First-order necessary condition of optimality
Karush-Kuhn-Tucker (KKT) conditions of optimality are then composed of these four (sets of) conditions \begin{aligned} \nabla f(\bm x) + \sum_{i=1}^p \mu_i \nabla g_i(\bm x) &= \mathbf 0,\\ \mathbf{g}(\bm{x}) &\leq \mathbf 0,\\ \mu_i g_i(\bm x) &= 0,\quad i = 1,2,\ldots, m\\ \mu_i &\geq 0,\quad i = 1,2,\ldots, m. \end{aligned}
Equality and inequality constraints
\begin{aligned} \operatorname*{minimize}_{\bm x\in\mathbb{R}^n} &\quad f(\bm x)\\ \text{subject to} &\quad \mathbf h(\bm x) = \mathbf 0,\\ &\quad \mathbf g(\bm x) \leq \mathbf 0. \end{aligned}
First-order necessary condition of optimality
The KKT conditions
\begin{aligned} \nabla f(\bm x) + \sum_{i=1}^m \lambda_i \nabla h_i(\bm x) + \sum_{i=1}^p \mu_i \nabla g_i(\bm x) &= \mathbf 0\\ \mathbf{h}(\mathbf{x}) &= \mathbf 0\\ \mathbf{g}(\mathbf{x}) &\leq \mathbf 0\\ \mu_i g_i(\bm x) &= 0,\quad i = 1,\ldots, m\\ \mu_i &\geq 0,\quad i = 1,\ldots, m. \end{aligned}
Duality
Duality theory offers another view of the original optimization problem by bringing in another but related one.
Corresponding to the general optimization problem \begin{aligned} \operatorname*{minimize}\;&f(\bm x)\\ \text{subject to}\; & \mathbf g(\bm x)\leq \mathbf 0\\ & \mathbf h(\bm x) = \mathbf 0, \end{aligned}
we form the Lagrangian function \mathcal L(\bm x,\bm \lambda,\bm \mu) = f(\bm x) + \bm \lambda^\top \mathbf h(\bm x) + \bm \mu^\top \mathbf g(\bm x)
For any (fixed) values of (\bm \lambda,\bm \mu) such that \bm \mu\geq 0, we define the Lagrange dual function through the following unconstrained optimization problem q(\bm\lambda,\bm\mu) = \inf_{\bm x}\mathcal L(\bm x,\bm \lambda,\bm \mu).
Obviously, it is alway possible to pick a feasible solution \bm x, in which case the value of the Lagrangian and the original function coincide, and so the result of this minimization is no worse (larger) than the minimum for the original optimization problem.

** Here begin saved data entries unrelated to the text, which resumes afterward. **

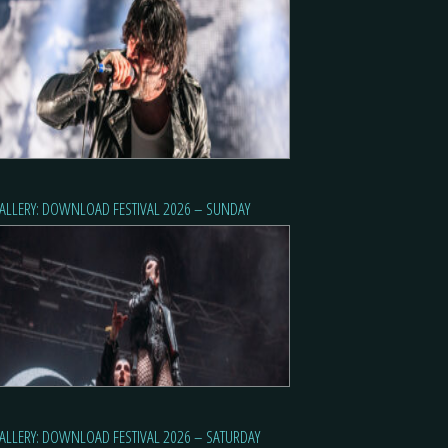
ALLERY: DOWNLOAD FESTIVAL 2026 – SUNDAY
ALLERY: DOWNLOAD FESTIVAL 2026 – SATURDAY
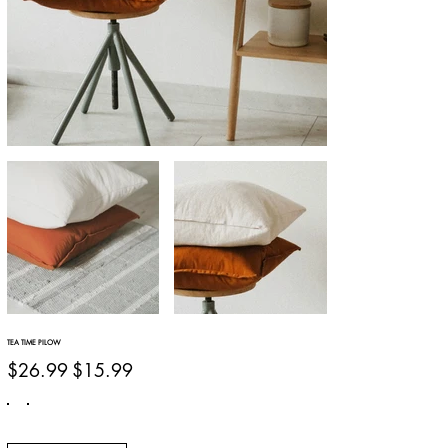
TEA TIME PILOW
Original
Sale
$26.99
$15.99
price
price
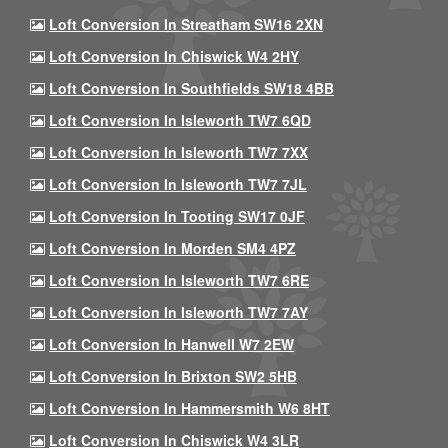
Loft Conversion In Streatham SW16 2XN
Loft Conversion In Chiswick W4 2HY
Loft Conversion In Southfields SW18 4BB
Loft Conversion In Isleworth TW7 6QD
Loft Conversion In Isleworth TW7 7XX
Loft Conversion In Isleworth TW7 7JL
Loft Conversion In Tooting SW17 0JF
Loft Conversion In Morden SM4 4PZ
Loft Conversion In Isleworth TW7 6RE
Loft Conversion In Isleworth TW7 7AY
Loft Conversion In Hanwell W7 2EW
Loft Conversion In Brixton SW2 5HB
Loft Conversion In Hammersmith W6 8HT
Loft Conversion In Chiswick W4 3LR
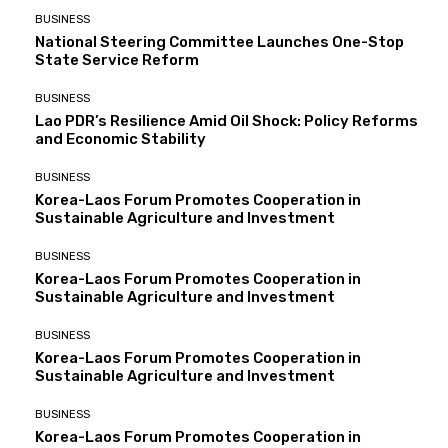
BUSINESS
National Steering Committee Launches One-Stop
State Service Reform
BUSINESS
Lao PDR’s Resilience Amid Oil Shock: Policy Reforms
and Economic Stability
BUSINESS
Korea-Laos Forum Promotes Cooperation in
Sustainable Agriculture and Investment
BUSINESS
Korea-Laos Forum Promotes Cooperation in
Sustainable Agriculture and Investment
BUSINESS
Korea-Laos Forum Promotes Cooperation in
Sustainable Agriculture and Investment
BUSINESS
Korea-Laos Forum Promotes Cooperation in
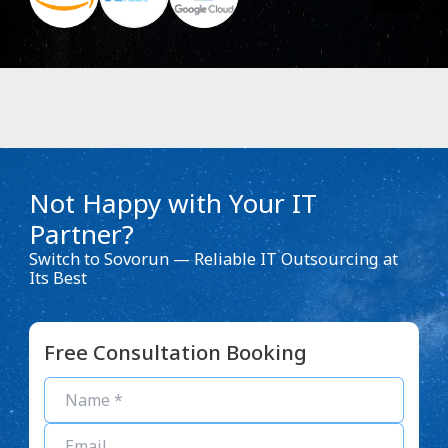
Not Happy with Your IT
Partner?
Switch to Sovorun — Reliable IT Outsourcing at
Its Best
Free Consultation Booking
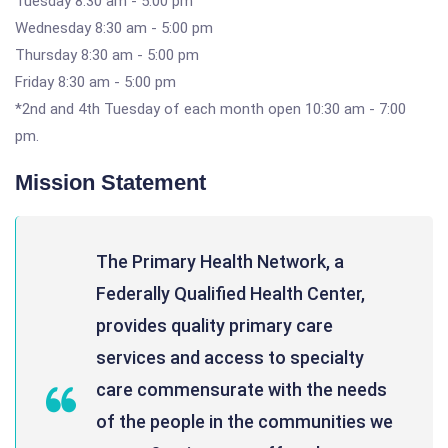
Tuesday 8:30 am - 5:00 pm
Wednesday 8:30 am - 5:00 pm
Thursday 8:30 am - 5:00 pm
Friday 8:30 am - 5:00 pm
*2nd and 4th Tuesday of each month open 10:30 am - 7:00
pm.
Mission Statement
The Primary Health Network, a
Federally Qualified Health Center,
provides quality primary care
services and access to specialty
care commensurate with the needs
of the people in the communities we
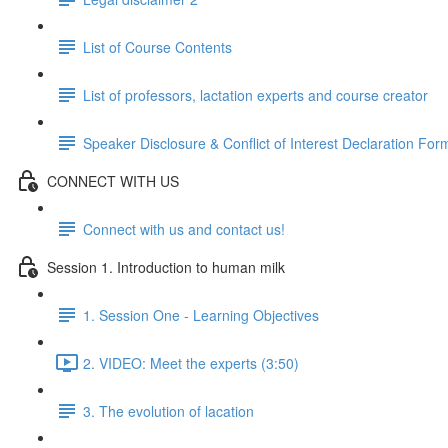
List of Course Contents
List of professors, lactation experts and course creator
Speaker Disclosure & Conflict of Interest Declaration For
CONNECT WITH US
Connect with us and contact us!
Session 1. Introduction to human milk
1. Session One - Learning Objectives
2. VIDEO: Meet the experts (3:50)
3. The evolution of lacation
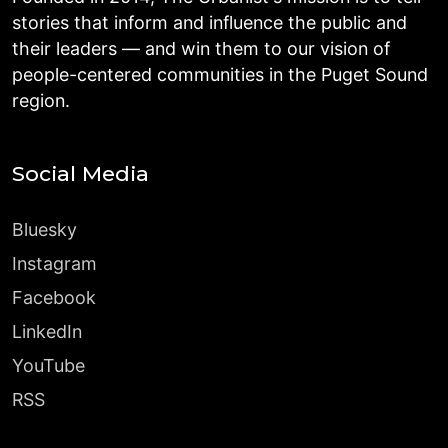
stories that inform and influence the public and
their leaders — and win them to our vision of
people-centered communities in the Puget Sound
region.
Social Media
Bluesky
Instagram
Facebook
LinkedIn
YouTube
RSS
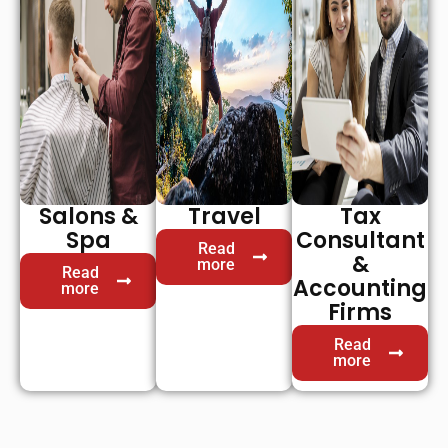
Salons &
Travel
Tax
Spa
Consultant
Read
&
more
Read
Accounting
more
Firms
Read
more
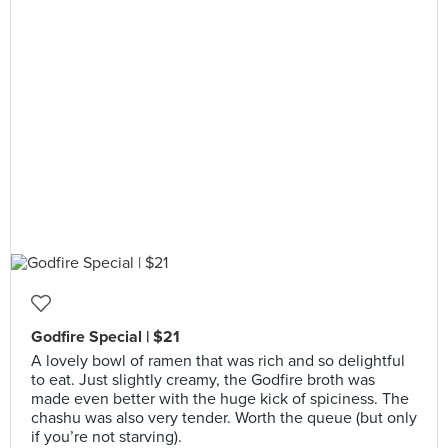
Godfire Special | $21
A lovely bowl of ramen that was rich and so delightful
to eat. Just slightly creamy, the Godfire broth was
made even better with the huge kick of spiciness. The
chashu was also very tender. Worth the queue (but only
if you’re not starving).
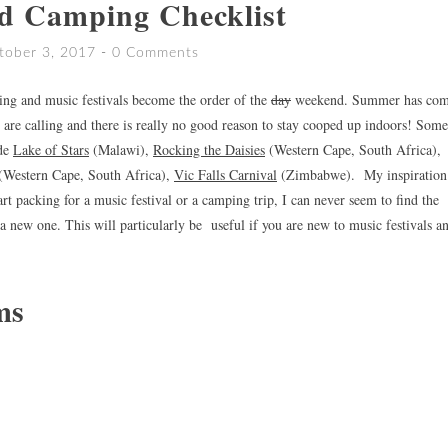
d Camping Checklist
tober 3, 2017
0 Comments
ping and music festivals become the order of the
day
weekend. Summer has co
are calling and there is really no good reason to stay cooped up indoors! Some
ude
Lake of Stars
(Malawi),
Rocking the Daisies
(Western Cape, South Africa),
(Western Cape, South Africa),
Vic Falls Carnival
(Zimbabwe). My inspiration 
art packing for a music festival or a camping trip, I can never seem to find the
a new one. This will particularly be useful if you are new to music festivals a
ms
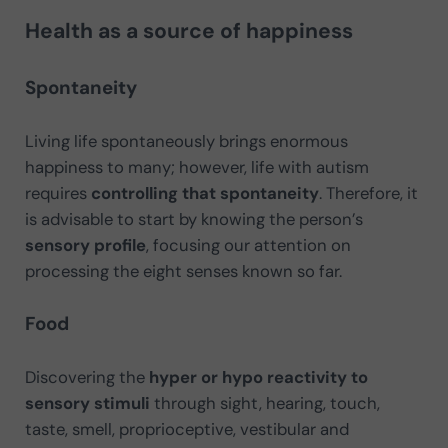
Health as a source of happiness
Spontaneity
Living life spontaneously brings enormous
happiness to many; however, life with autism
requires
controlling that spontaneity
. Therefore, it
is advisable to start by knowing the person’s
sensory profile
, focusing our attention on
processing the eight senses known so far.
Food
Discovering the
hyper or hypo reactivity to
sensory stimuli
through sight, hearing, touch,
taste, smell, proprioceptive, vestibular and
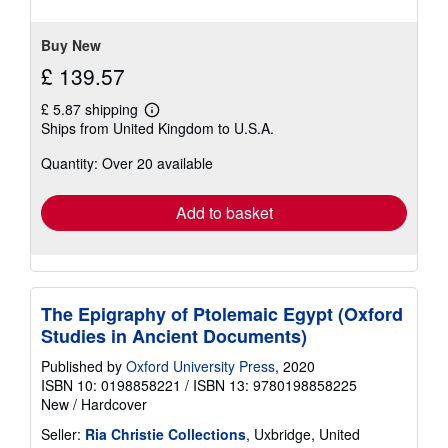
Buy New
£ 139.57
£ 5.87 shipping
Learn
Ships from United Kingdom to U.S.A.
more
about
Quantity: Over 20 available
shipping
rates
Add to basket
The Epigraphy of Ptolemaic Egypt (Oxford
Studies in Ancient Documents)
Published by
Oxford University Press
, 2020
ISBN 10: 0198858221
/
ISBN 13: 9780198858225
New
/
Hardcover
Seller:
Ria Christie Collections
, Uxbridge, United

It can thus serve as a lower bound q(\bm \lambda,\bm \mu) \leq f(\bm x^\star).
This result is called weak duality. A natural idea is to find the values of \bm \lambda and \bm \mu such that this lower bound is tightest, that is, \begin{aligned} \operatorname*{maximize}_{\bm\lambda, \bm\mu}\; & q(\bm\lambda,\bm\mu)\\ \text{subject to}\;& \bm\mu \geq \mathbf 0. \end{aligned}
Under some circumstances the result can be tight, which leads to strong duality, which means that the minimum of the original (primal) problem and the maximum of the dual problem coincide. q(\bm \lambda^\star,\bm \mu^\star) = f(\bm x^\star).
This related dual optimization problem can have some advantages for development of both theory and algorithms.